Крепись, геолог, держись, геолог,
Ты ветра и солнца брат.
 
   Ну, теперь надо ждать очередного сеанса магии. Практической…
   — А, вот и вы, сударь, — подал глас из-за завесы дыма маг, глянул на свои платиновые часы, выбрался на белый свет и без чванства поручкался с Буровым. — Я же говорил, что мы еще встретимся. Лоренца, милая, он пришел. Так что не затягивай с обедом.
   — Доброе утро, сударь. — Лоренца оторвалась от гуся, мило улыбнулась Бурову, словно старому доброму знакомому. — Сколько лет, сударь, сколько зим.
   Да уж минимум сотни полторы.
   — Мое почтение, мадам. Отлично выглядите, — в тон с ней, по-французски, отозвался Буров, быстро сделал полупоклон и повернулся к Калиостро: — Да, граф, как говорится, гора с горой… Ну прямо чудеса… Тесен мир…

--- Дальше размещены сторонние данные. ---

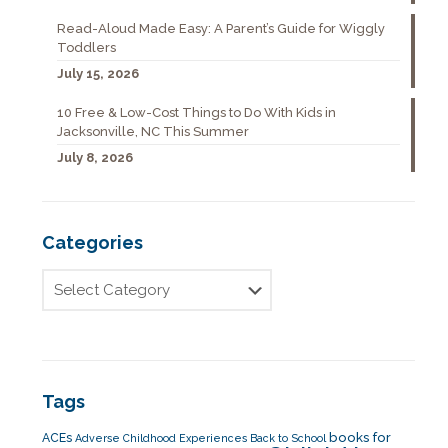
Read-Aloud Made Easy: A Parent’s Guide for Wiggly
Toddlers
July 15, 2026
10 Free & Low-Cost Things to Do With Kids in
Jacksonville, NC This Summer
July 8, 2026
Categories
Tags
books for
ACEs
Adverse Childhood Experiences
Back to School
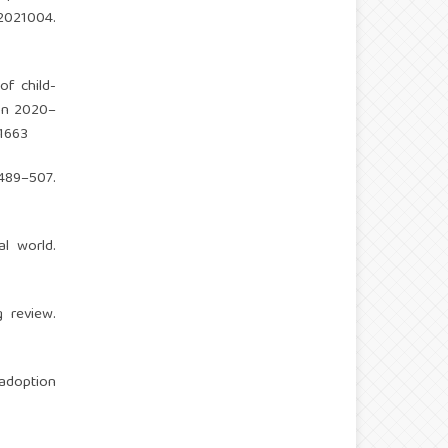
021004.
of child-
ion 2020–
11663
489–507.
al world.
g review.
 adoption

   Сам он, если честно, в случайности уже давно не верил. Великий Копт, похоже, тоже.
   — Сударь, все в этом мире отмерено, детерминировано и предопределено. — На лбу волшебника прорезалась морщина, в голосе, рыкающем и низком, зазвенел металл. — Случайность — это закономерность, закон, который непонятен профанам. А здесь мы все, слава богу, люди посвященные, Hommes de desir, [178]так сказать. — Он снова глянул на свои бесценные часы и сделал приглашающее движение: — Прошу располагаться. У нас не так уж много времени, а разговор наш долог и требует внимания. Самого пристального, на грани медитации…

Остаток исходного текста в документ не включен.